Almonds, walnuts, pecans and peanuts are all healthy options. Choose the unsalted variety and keep your portion size to about 1 to 1.5 ounces, or approximately one handful. Nuts contain protein, fiber and healthy poly- and monounsaturated fats which can help lower your LDL (low-density lipoprotein) or "bad" cholesterol. Many nuts also include magnesium, which contributes to healthy blood pressure. Plus they are zero prep and easy to take with you if you're on the go.
Smoothies and Sundaes
Grab your blender, a cup of nonfat yogurt and a cup of berries. Blend in some ice if you want to drink it right away, or just put it in the freezer for a healthy frozen yogurt dessert. Nonfat yogurt gives you protein and calcium without the fat or sugar, and berries provide fiber and antioxidants. Frozen berries are great stand-ins for fresh berries, and easy to keep on hand. They retain almost all of their antioxidants which help protect the body from artery-damaging toxins.
Or, take your yogurt to the next level by turning it into a sundae! WebMD suggests creating healthy, yet satisfying snacks by combining 2-3 food groups, such as low-fat dairy, fruit, vegetables, whole grains, lean protein and healthy fats. Use this concept to whip up a tasty sundae combining non or low-fat yogurt, sliced banana (for potassium, which can help lower blood pressure and strengthen bones), and/or berries, plus crushed whole wheat cereal and unsalted sunflower seeds.
Apples with Nut Butter
Another snack combining two food group items is apples with peanut or almond butter. As mentioned, nuts, and nut butters contain monounsaturated fats, which may protect your arteries from harmful plaque and help decrease blood pressure and cholesterol. Apples are a powerhouse of health in that they are rich in fiber, loaded with antioxidants, full of pectin and are anti-inflammatory â all good things when it comes to cardiovascular health.

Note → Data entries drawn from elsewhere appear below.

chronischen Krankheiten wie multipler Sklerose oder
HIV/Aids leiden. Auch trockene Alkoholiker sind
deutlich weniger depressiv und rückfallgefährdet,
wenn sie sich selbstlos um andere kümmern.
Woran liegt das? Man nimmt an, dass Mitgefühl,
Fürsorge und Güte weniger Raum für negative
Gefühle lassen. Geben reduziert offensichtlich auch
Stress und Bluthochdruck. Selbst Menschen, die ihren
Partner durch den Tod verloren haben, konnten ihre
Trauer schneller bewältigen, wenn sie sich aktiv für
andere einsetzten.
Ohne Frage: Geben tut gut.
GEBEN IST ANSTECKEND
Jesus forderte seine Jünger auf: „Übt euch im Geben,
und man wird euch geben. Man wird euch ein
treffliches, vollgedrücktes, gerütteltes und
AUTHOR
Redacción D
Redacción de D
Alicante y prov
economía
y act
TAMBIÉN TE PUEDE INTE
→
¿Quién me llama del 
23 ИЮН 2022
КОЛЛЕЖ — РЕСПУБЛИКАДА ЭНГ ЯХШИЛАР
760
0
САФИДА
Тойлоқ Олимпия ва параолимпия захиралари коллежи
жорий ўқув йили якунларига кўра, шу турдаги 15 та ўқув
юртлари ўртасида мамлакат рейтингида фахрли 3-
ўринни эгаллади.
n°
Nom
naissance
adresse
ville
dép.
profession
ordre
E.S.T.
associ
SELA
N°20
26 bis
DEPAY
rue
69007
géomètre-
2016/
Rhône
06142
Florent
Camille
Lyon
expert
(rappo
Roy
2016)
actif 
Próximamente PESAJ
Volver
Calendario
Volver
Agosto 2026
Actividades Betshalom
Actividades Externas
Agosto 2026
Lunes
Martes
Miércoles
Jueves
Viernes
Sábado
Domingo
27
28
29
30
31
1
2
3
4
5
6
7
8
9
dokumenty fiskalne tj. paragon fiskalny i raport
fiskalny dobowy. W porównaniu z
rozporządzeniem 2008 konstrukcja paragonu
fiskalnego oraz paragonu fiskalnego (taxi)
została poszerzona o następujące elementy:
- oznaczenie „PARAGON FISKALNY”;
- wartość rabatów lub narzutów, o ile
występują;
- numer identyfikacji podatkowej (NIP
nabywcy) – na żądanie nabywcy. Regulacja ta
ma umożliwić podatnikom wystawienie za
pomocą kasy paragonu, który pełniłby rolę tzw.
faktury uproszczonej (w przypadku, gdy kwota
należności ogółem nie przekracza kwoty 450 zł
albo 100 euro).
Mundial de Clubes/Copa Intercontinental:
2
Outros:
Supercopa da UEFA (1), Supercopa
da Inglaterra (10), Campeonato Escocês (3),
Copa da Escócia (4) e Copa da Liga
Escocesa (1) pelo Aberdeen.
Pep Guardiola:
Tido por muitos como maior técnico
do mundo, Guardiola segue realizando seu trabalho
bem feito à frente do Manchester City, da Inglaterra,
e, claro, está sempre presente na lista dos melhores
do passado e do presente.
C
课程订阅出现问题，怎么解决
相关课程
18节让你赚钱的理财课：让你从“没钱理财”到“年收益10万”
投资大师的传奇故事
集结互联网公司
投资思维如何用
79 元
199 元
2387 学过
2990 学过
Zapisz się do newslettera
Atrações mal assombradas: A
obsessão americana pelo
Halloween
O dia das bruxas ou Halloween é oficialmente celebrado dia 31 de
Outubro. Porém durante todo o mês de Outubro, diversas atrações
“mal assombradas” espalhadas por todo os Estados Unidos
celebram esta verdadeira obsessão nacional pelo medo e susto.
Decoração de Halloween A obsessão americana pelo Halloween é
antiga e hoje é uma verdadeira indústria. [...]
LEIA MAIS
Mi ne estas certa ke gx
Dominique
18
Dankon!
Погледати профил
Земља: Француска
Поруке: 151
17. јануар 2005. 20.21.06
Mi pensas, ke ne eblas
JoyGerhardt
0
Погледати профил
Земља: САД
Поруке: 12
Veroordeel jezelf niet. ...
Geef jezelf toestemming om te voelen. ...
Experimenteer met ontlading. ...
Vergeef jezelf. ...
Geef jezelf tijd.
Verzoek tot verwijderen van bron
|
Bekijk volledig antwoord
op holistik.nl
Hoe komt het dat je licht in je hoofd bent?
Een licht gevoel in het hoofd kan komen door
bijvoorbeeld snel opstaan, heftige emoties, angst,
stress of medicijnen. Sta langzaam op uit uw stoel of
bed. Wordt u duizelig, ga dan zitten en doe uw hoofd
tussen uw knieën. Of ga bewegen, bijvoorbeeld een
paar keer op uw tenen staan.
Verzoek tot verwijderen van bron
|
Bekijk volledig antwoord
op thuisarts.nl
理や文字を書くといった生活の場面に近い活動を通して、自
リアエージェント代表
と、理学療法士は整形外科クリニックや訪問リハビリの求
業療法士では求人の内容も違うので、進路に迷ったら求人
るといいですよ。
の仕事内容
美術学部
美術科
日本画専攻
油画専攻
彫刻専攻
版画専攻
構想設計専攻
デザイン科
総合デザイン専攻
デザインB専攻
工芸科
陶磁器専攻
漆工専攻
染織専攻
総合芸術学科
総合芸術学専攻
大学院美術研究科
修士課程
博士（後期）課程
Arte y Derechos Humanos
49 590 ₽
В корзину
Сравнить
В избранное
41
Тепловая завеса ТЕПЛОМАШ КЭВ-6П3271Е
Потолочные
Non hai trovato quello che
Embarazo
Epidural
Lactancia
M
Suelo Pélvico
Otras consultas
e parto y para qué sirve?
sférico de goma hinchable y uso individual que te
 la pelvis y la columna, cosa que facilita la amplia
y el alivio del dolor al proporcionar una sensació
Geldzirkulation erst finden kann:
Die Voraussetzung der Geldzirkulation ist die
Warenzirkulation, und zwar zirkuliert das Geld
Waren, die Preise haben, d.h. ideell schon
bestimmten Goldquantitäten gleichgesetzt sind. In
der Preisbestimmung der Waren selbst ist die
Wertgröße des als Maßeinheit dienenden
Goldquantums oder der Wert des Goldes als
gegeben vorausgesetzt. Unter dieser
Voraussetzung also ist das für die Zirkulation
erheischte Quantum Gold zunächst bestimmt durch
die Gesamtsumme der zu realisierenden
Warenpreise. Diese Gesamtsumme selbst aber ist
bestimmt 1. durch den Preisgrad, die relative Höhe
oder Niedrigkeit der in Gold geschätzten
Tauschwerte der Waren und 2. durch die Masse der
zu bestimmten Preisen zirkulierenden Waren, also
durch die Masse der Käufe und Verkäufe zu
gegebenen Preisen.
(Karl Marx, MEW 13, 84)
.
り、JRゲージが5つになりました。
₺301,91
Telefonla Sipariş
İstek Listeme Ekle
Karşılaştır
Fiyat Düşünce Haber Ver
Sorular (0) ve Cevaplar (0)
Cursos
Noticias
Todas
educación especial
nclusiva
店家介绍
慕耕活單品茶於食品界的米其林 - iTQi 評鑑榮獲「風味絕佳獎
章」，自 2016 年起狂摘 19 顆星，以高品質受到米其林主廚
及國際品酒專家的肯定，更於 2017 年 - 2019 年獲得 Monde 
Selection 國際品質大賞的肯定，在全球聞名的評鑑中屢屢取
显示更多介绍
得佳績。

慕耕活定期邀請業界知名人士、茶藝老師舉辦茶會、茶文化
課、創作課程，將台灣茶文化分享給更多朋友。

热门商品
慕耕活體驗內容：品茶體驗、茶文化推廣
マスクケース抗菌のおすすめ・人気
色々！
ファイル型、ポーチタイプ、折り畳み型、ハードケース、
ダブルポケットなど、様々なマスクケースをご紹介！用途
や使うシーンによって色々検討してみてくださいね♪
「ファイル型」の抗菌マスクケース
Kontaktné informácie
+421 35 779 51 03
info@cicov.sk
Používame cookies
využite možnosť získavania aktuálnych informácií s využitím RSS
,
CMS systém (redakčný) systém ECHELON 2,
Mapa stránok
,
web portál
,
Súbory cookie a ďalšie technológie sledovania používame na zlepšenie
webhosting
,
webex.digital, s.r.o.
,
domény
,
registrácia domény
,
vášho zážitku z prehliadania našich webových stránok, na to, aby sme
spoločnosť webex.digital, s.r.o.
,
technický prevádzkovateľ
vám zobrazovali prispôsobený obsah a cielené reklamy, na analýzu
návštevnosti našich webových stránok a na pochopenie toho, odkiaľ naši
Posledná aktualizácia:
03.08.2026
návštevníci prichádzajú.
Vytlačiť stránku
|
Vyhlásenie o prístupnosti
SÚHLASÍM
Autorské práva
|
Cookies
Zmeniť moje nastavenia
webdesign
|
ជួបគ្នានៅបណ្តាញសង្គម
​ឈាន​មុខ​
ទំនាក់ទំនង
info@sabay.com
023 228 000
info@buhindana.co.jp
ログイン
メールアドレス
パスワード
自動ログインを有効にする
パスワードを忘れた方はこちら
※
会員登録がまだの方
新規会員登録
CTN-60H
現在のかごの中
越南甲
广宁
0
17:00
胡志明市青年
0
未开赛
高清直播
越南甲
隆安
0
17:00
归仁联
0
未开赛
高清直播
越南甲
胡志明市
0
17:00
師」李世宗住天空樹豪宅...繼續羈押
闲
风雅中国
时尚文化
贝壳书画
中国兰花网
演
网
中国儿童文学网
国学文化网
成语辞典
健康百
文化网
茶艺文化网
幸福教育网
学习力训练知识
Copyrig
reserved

Chickpeas, aka garbanzo beans, contain antioxidants, potassium and healthy omega-3 fatty acids, which help protect your heart, plus fiber, which can help lower cholesterol. For a quick snack, spread some hummus made from chickpeas on a whole wheat pita, or use it as a dip for veggies. If you have a few minutes to spare and are craving a little spice, try this crunchy spiced chickpeas recipe from nutrition and health expert Joy Bauer.
The one you were hoping for! Yes, chocolate made the list! Dark chocolate contains magnesium, antioxidants and a high percentage of cocoa, which includes flavanols that can help prevent clogged arteries. Again, remember portion control (a two-inch square, no more than an ounce) and look for chocolate with a high cocoa content of 70 percent or more. Obviously, dark chocolate is something to savor on its own. Other healthy combination snack options are chocolate-covered almonds or chocolate-dipped fruit, such as strawberries or bananas. Dip the fruit into melted dark chocolate and let it harden in the fridge. Enjoy!